Die FDP ist prädestiniert, die führende Sammlungsbewegung aller verantwortungsbewussten und liberalen Menschen zu sein, die für ein nach ordnungspolitischen Grundsätzen verfasstes Europa eintreten. In keiner Partei wurde der Zielkonflikt zwischen dem bürgerlich-liberalen Wertekanon und der europäischen Rettungspolitik so offen ausgetragen wie in der FDP. Vorläufiger Höhepunkt dieses Zielkonflikts war die Mitgliederbefragung zum ESM im Herbst 2011. Sie wurde jedoch von Befürchtungen um die Einheit der Partei beeinflusst.Die Zeit drängt: In den nächsten zwölf Monaten wird sich zeigen, ob sich Europa seiner liberalen Wurzeln erinnert und die Kraft zu nachhaltigen Reformen findet, oder weiterhin dem Weg in die
Schuldenunion beschreitet.

In den nächsten zwölf Monaten wird sich auch zeigen, ob die FDP im Spannungsfeld zwischen liberaler Vernunft und europäischer Wirklichkeit mit überzeugenden Standpunkten bürgerliche Wählerschichten und damit politische Gestaltungskraft zurückgewinnen kann. Es wird darauf ankommen, dass die FDP in der Europapolitik zu liberalen Antworten auf die Schuldenkrise zurückfindet und konsequent zu ihnen steht. Ordnungspolitisch durchdachte Vorschläge wurden etwa vom Wissenschaftlichen Beirat beim BMWi¹ und der European Economic Advisory Group² vorgelegt.
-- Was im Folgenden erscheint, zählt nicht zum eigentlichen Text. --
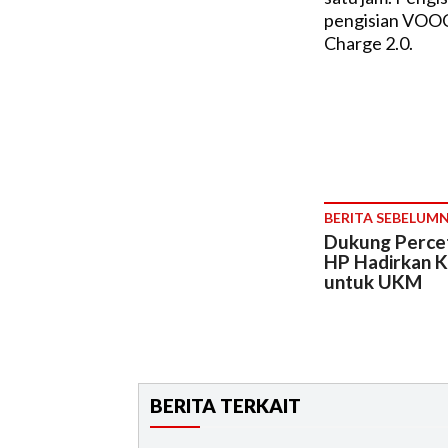
pengisian VOOC
Charge 2.0.
BERITA SEBELUM
Dukung Percet
HP Hadirkan K
untuk UKM
BERITA TERKAIT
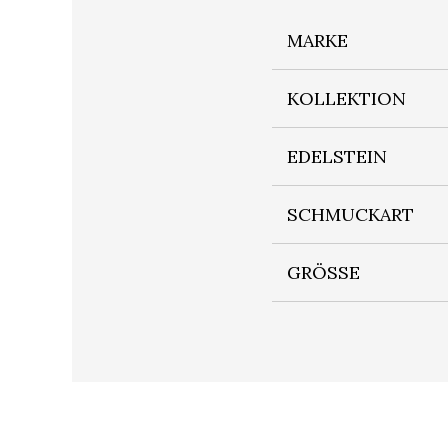
MARKE
KOLLEKTION
EDELSTEIN
SCHMUCKART
GRÖSSE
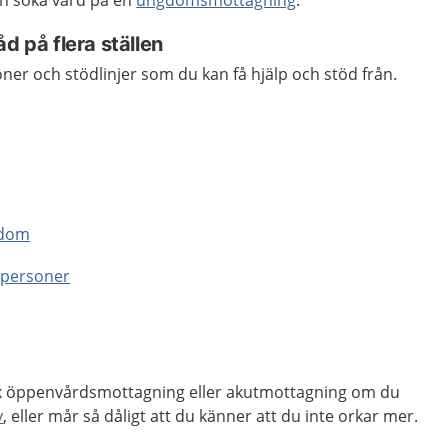
n söka vård på en
ungdomsmottagning
.
d på flera ställen
oner och stödlinjer som du kan få hjälp och stöd från.
gdom
nspersoner
sk öppenvårdsmottagning eller akutmottagning om du
v
, eller mår så dåligt att du känner att du inte orkar mer.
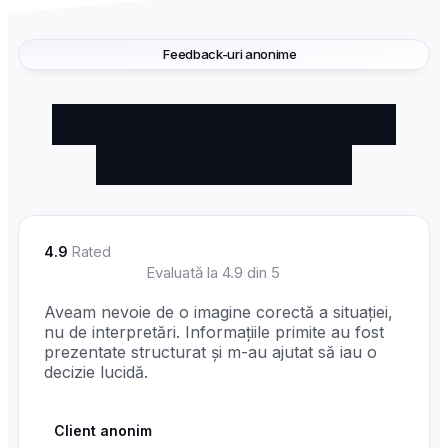
Feedback-uri anonime
Ce spun clienții despre
serviciile noastre
4.9
Rated
☆
☆
☆
☆
☆
Evaluată la 4.9 din 5
Aveam nevoie de o imagine corectă a situației,
nu de interpretări. Informațiile primite au fost
prezentate structurat și m-au ajutat să iau o
decizie lucidă.
Client anonim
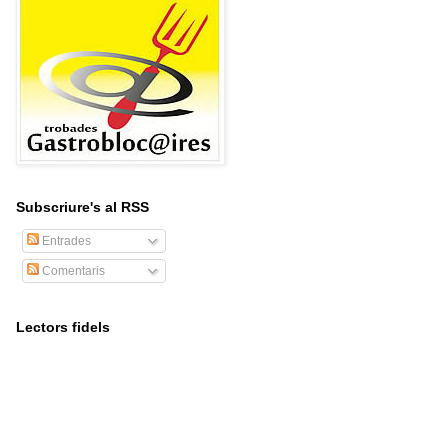
Subscriure's al RSS
Entrades
Comentaris
Lectors fidels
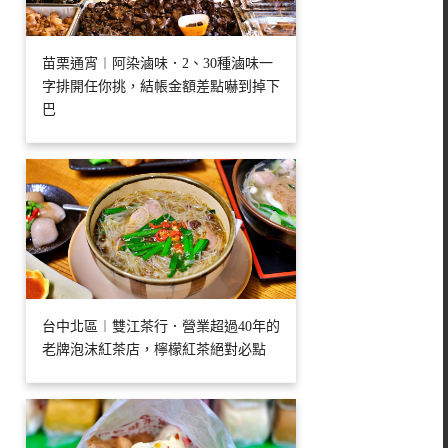
苗栗通宵︱阿染滷味．2、30種滷味一
字排開任你挑，結帳金額差點嚇到掉下
巴
台中北區︱雙江茶行．營業超過40年的
老牌泡沫紅茶店，檸檬紅茶絕對必點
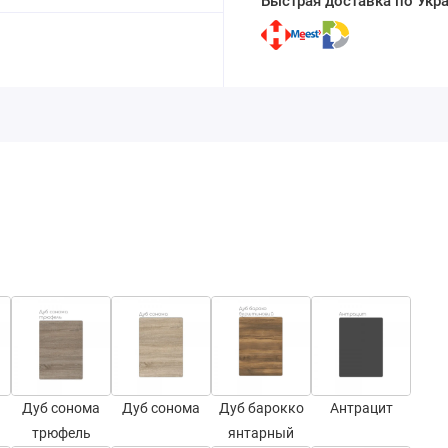
Быстрая доставка по Укр
Дуб сонома
Дуб сонома
Дуб барокко
Антрацит
трюфель
янтарный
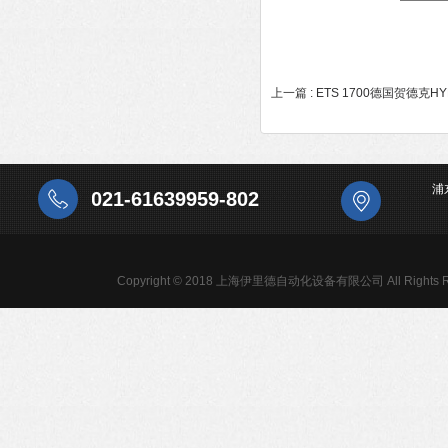
上一篇 :
ETS 1700德国贺德克
浦
021-61639959-802
Copyright © 2018 上海伊里德自动化设备有限公司 All Rights R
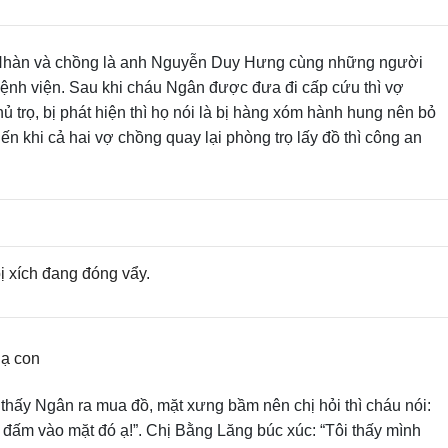
 Nhàn và chồng là anh Nguyễn Duy Hưng cùng những người
ệnh viện. Sau khi cháu Ngân được đưa đi cấp cứu thì vợ
 trọ, bị phát hiện thì họ nói là bị hàng xóm hành hung nên bỏ
ến khi cả hai vợ chồng quay lại phòng trọ lấy đồ thì công an
ị xích đang đóng vẩy.
hạ con
 thấy Ngân ra mua đồ, mặt xưng bầm nên chị hỏi thì cháu nói:
 đấm vào mặt đó ạ!”. Chị Bằng Lăng búc xúc: “Tôi thấy mình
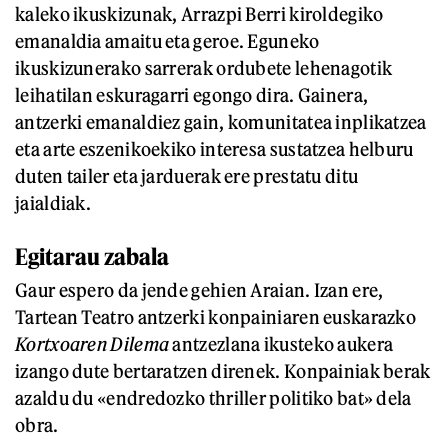
kaleko ikuskizunak, Arrazpi Berri kiroldegiko
emanaldia amaitu eta geroe. Eguneko
ikuskizunerako sarrerak ordubete lehenagotik
leihatilan eskuragarri egongo dira. Gainera,
antzerki emanaldiez gain, komunitatea inplikatzea
eta arte eszenikoekiko interesa sustatzea helburu
duten tailer eta jarduerak ere prestatu ditu
jaialdiak.
Egitarau zabala
Gaur espero da jende gehien Araian. Izan ere,
Tartean Teatro antzerki konpainiaren euskarazko
Kortxoaren Dilema
antzezlana ikusteko aukera
izango dute bertaratzen direnek. Konpainiak berak
azaldu du «endredozko thriller politiko bat» dela
obra.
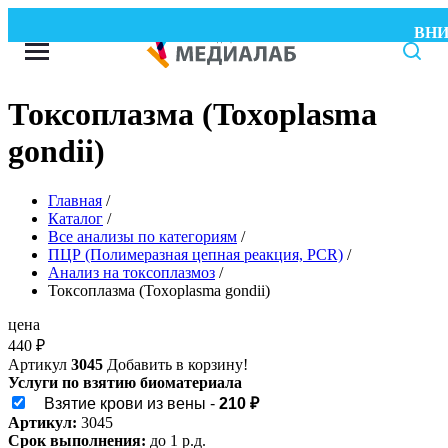
ВНИМА
Токсоплазма (Toxoplasma
gondii)
Главная
/
Каталог
/
Все анализы по категориям
/
ПЦР (Полимеразная цепная реакция, PCR)
/
Анализ на токсоплазмоз
/
Токсоплазма (Toxoplasma gondii)
цена
440
₽
Артикул
3045
Добавить в корзину!
Услуги по взятию биоматериала
Взятие крови из вены -
210 ₽
Артикул:
3045
Срок выполнения:
до 1 р.д.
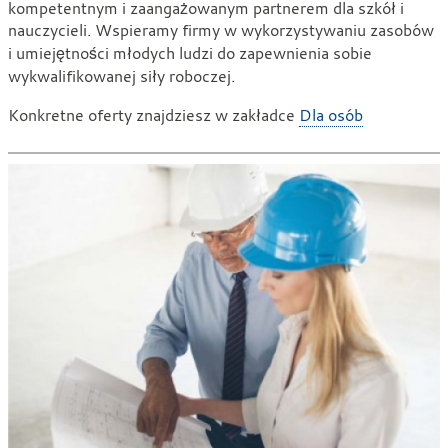
kompetentnym i zaangażowanym partnerem dla szkół i
nauczycieli. Wspieramy firmy w wykorzystywaniu zasobów
i umiejętności młodych ludzi do zapewnienia sobie
wykwalifikowanej siły roboczej.
Konkretne oferty znajdziesz w zakładce
Dla osób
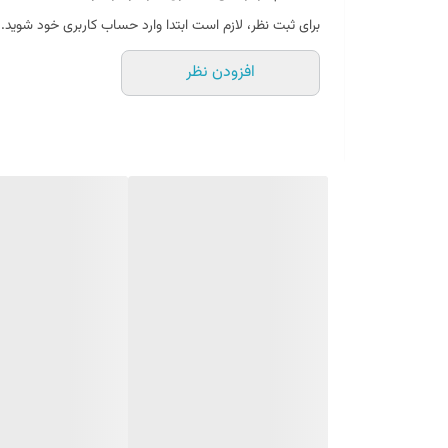
برای ثبت نظر، لازم است ابتدا وارد حساب کاربری خود شوید.
افزودن نظر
Sie reichen von geordneter Staateninsolvenz über die Zwangskapitalisierung von Banken bis hin zu einer ordnungspolitisch vertretbaren, zeitlich begrenzten Vergemeinschaftung von Staatsschulden.

Die FDP muss dringend handeln, bevor Europa-feindliche Kräfte die Meinungsführerschaft übernehmen und die Gesundung unseres in Freiheit geeinten Kontinents vereiteln.